The first thing to note is just how big it is, relative to the width of the Florida peninsula. The width of the track of hurricane-force winds (74 mph at the edges, 185 in the middle) near PR and Cuba can be seen in the NYTimes graphic below. Note that the track width is more than the width of the Florida peninsula, about 140 miles.
The worst place for the hurricane to turn north is where it is predicted to turn. The predicted path takes it straight up the peninsula like a giant eraser. And the damage isn’t just wind and rain. With this path, both sides of the state will experience strong flooding as the winds push water ashore, initially up the Atlantic coast and then once the eye is farther north, the NW winds will start pushing Gulf Coast water ashore on the west side. The offshore depths there can be shallow.
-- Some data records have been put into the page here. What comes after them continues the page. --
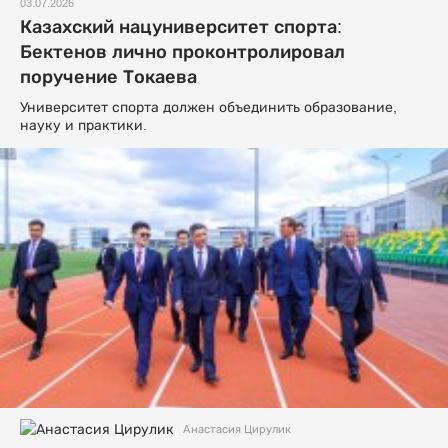
03.07.2026
Казахский нацуниверситет спорта:
Бектенов лично проконтролировал
поручение Токаева
Университет спорта должен объединить образование,
науку и практики.
Анастасия Цирулик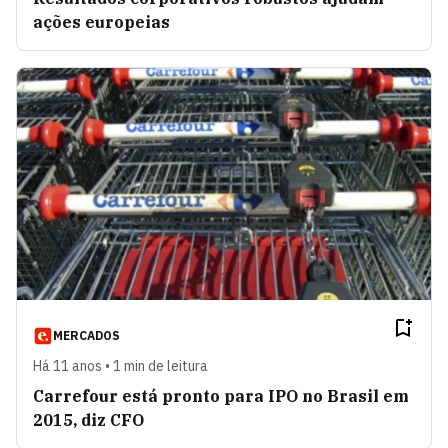
ações europeias
MERCADOS
Há 11 anos • 1 min de leitura
Carrefour está pronto para IPO no Brasil em
2015, diz CFO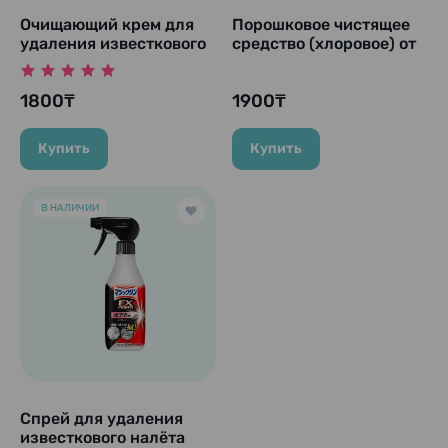
Очищающий крем для
Порошковое чистящее
удаления известкового
средство (хлоровое) от
налета и пригоревших
пятен, для
пятен на раковинах,
дезинфекции и
1800₸
1900₸
кранах, кастрюлях и
отбеливания "Super
плитах "Homing", 400
Foaming Cleanser", 400
гр.
гр.
Купить
Купить
В НАЛИЧИИ
Спрей для удаления
известкового налёта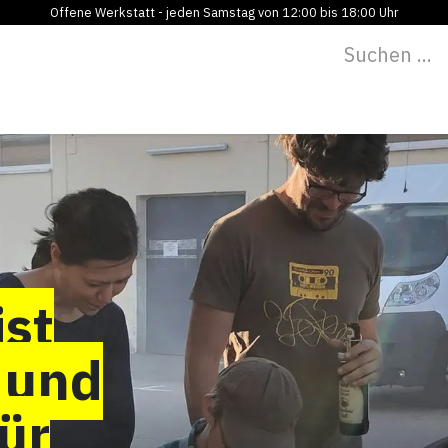
Offene Werkstatt - jeden Samstag von 12:00 bis 18:00 Uhr
Programm
Vermietung
Bildung
Blog
Über
ist
 und
ür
Scientists have been worried about a storm this strong for a decade or more, given the buoy measures of the equatorial band of water stretching from the Cape Verdes off Africa to the Caribbean. It has been getting hotter, largely from our global overheating from fossil fuels, providing more heat to power a hurricane. But no one could have predicted that the monster would turn to take a path straight up Florida as its major landfall.
It could be worse if, say, an equatorial monster first took a circuit around the Gulf of Mexico (where many of the big hurricanes have picked up their power) before landfall.